The double tragedy is not only devastating to friends and family; it puts the entire enterprise at Dog Mountain — the gallery filled with Stephen's canine-centric artwork and books, and the beloved Dog Chapel he constructed nearby — in jeopardy.

But, according to a statement on the gallery's website and e-newsletters, the staff and Ide are "absolutely determined to make it through this period and set things on a course to make Dog Mountain Stable and sustainable in a way that would make Stephen and Gwen very, very proud."

McDermott confirms that the very small staff is exploring ways to keep the place going, including "looking into" becoming a nonprofit, which would allow them to seek donations and grants.

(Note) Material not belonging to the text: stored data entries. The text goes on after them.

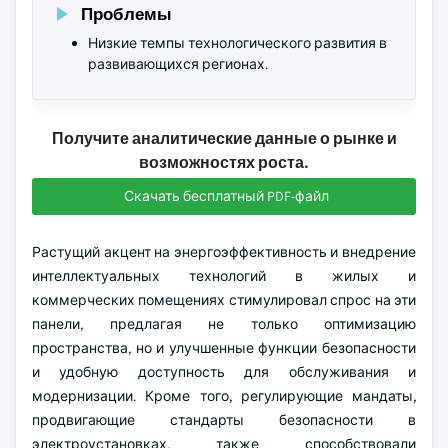
Проблемы
Низкие темпы технологического развития в
развивающихся регионах.
Получите аналитические данные о рынке и
возможностях роста.
Скачать бесплатный PDF-файл
Растущий акцент на энергоэффективность и внедрение
интеллектуальных технологий в жилых и
коммерческих помещениях стимулировал спрос на эти
панели, предлагая не только оптимизацию
пространства, но и улучшенные функции безопасности
и удобную доступность для обслуживания и
модернизации. Кроме того, регулирующие мандаты,
продвигающие стандарты безопасности в
электроустановках, также способствовали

But it isn't there yet, and so instead they've come up with another way to solicit help: a Labor of Love work party.

The weekend-long event begins Friday afternoon, July 12, and concludes Sunday afternoon, July 14. McDermott says there are a number of needed maintenance-type chores for people who want to "roll up their sleeves" and help Dog Mountain, such as painting, fence repair, landscaping and cleaning. Visitors can also rent a campsite for the weekend, but need to reserve one in advance. There's a volunteer sign-up page here.

"We're trying to bring Dog Mountain back to its original glory," McDermott says.

In terms of the business of Stephen Huneck's art, clearly, one-of-a-kind pieces are just that, and when they're gone, they're gone. Some of his limited-edition prints are still available. But McDermott is also creating new artwork and books. She and Gwen continued to write books in the "Sally" series — Sally being an adventurous black Lab — after Stephen's passing, and had recently interested New York publisher Abrams in a new set of books. 

"I use Stephen's images and cut and paste with PhotoShop," McDermott explains. "I've been here for nine years, so I'm pretty familiar with the art."

Even Sally lives on — though, like her owners, the original black Lab has passed. But McDermott inherited Gwen's puppy, also named Sally. "It helps to have a black Lab running around here," she notes.